Après avoir rassemblé les troupes présentes dans les quartiers de la Cent soixante-septième, j'ai fait mon discours et expliqué la mission qui nous incombait. Le lieutenant-colonel Damian Bastos nous avait "refilé le sale boulot", jugeant que notre expertise était légitime pour s'occuper de ce cas. Ce n'est pas pour rien qu'on surnomme notre division le bureau d'enquêtes : depuis mon intégration, et avec le soutien de mes supérieurs, nous ne nous sommes occupés que de travaux liés aux affaires civiles et aux délits non résolus. Si nous sommes des soldats, nous sommes avant tout au service de la population, et j'ai pu le rappeler à certains.
Concernant la mission, c'est une situation épineuse qui va nécessiter pas mal de moyens. J'ai peur que les habitants de la cité ne s'en inquiètent... Les rumeurs de la mort de plusieurs nobles du Don des Saints commencent à se répandre et la disparition de leurs esclaves n'arrange rien. Le traitement porté sur ces derniers empire d'heure en heure et, si nous n'agissons pas rapidement, cela risque de prendre des proportions dramatiques. Même sans le dire à mes hommes, je sais que la plupart s'en rendent compte. Ceux restés en patrouille sont les premiers à le remarquer de toute manière. Nous devons vite trouver un indice ou une piste menant à la prochaine cible. Mais en attendant :
- Formez plusieurs escouades : je veux un groupe pour surveiller le quartier des Hauteurs en permanence, un autre pour le quartier des Richesses, un pour celui des Textes et un pour la zone industrielle, près du Weatherport. Les autres interrogeront les passants de la rue du commerce. Je vais sur les lieux du dernier meurtre voir de quoi il en retourne. Deux hommes avec moi. Allons-y !

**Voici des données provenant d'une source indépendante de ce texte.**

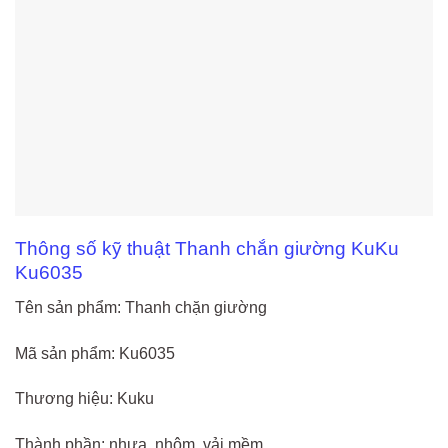
Thông số kỹ thuật Thanh chắn giường KuKu
Ku6035
Tên sản phẩm: Thanh chặn giường
Mã sản phẩm: Ku6035
Thương hiệu: Kuku
Thành phần: nhựa, nhôm, vải mềm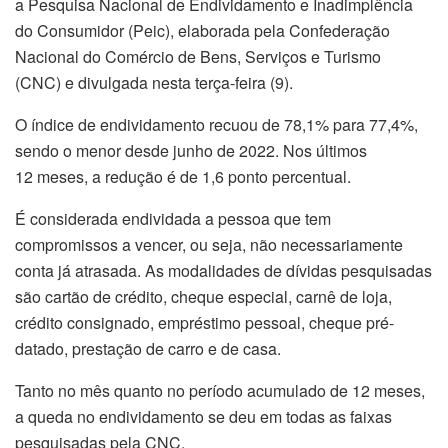
a Pesquisa Nacional de Endividamento e Inadimplência
do Consumidor (Peic), elaborada pela Confederação
Nacional do Comércio de Bens, Serviços e Turismo
(CNC) e divulgada nesta terça-feira (9).
O índice de endividamento recuou de 78,1% para 77,4%,
sendo o menor desde junho de 2022. Nos últimos
12 meses, a redução é de 1,6 ponto percentual.
É considerada endividada a pessoa que tem
compromissos a vencer, ou seja, não necessariamente
conta já atrasada. As modalidades de dívidas pesquisadas
são cartão de crédito, cheque especial, carnê de loja,
crédito consignado, empréstimo pessoal, cheque pré-
datado, prestação de carro e de casa.
Tanto no mês quanto no período acumulado de 12 meses,
a queda no endividamento se deu em todas as faixas
pesquisadas pela CNC.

Pendant que les sous-officiers donnent leurs directives, je fais signe à deux soldats de m'accompagner et nous nous mettons en route vers les Hauteurs, là où un détenteur d'esclave a perdu sa propriété et la vie. Je ne peux m'empêcher d'avoir un mauvais pressentiment, me rappelant les événements de la veille...
Vingt minutes plus tard, nous arrivons devant la villa de monsieur Besmer, la victime. Une femme d'âge mûr, les yeux rouges et vêtue de noir se tient à l'entrée, effondrée. Ni ses joues mouillées, ni son maquillage coulant ne cachent la sévérité qu'évoque son visage : en temps normal, ce doit être une femme forte et autoritaire. il n'aura fallu que la perte de l'être aimé pour émousser sa lame et briser son armure. Une fois à portée, je m'incline :
- Madame Besmer, toutes mes condoléances.
La veuve ne répond pas tout de suite. Elle se redresse, s'essuie le coin des yeux avec son pouce, étalant de la peinture sombre sur ses rides naissantes. Se sentant plus abordable, elle dit :
- Merci... J'imagine que vous êtes là pour voir le... Pour le voir ?
- En effet madame. Nous voulons mettre tout ça au clair et empêcher le criminel de sévir à nouveau.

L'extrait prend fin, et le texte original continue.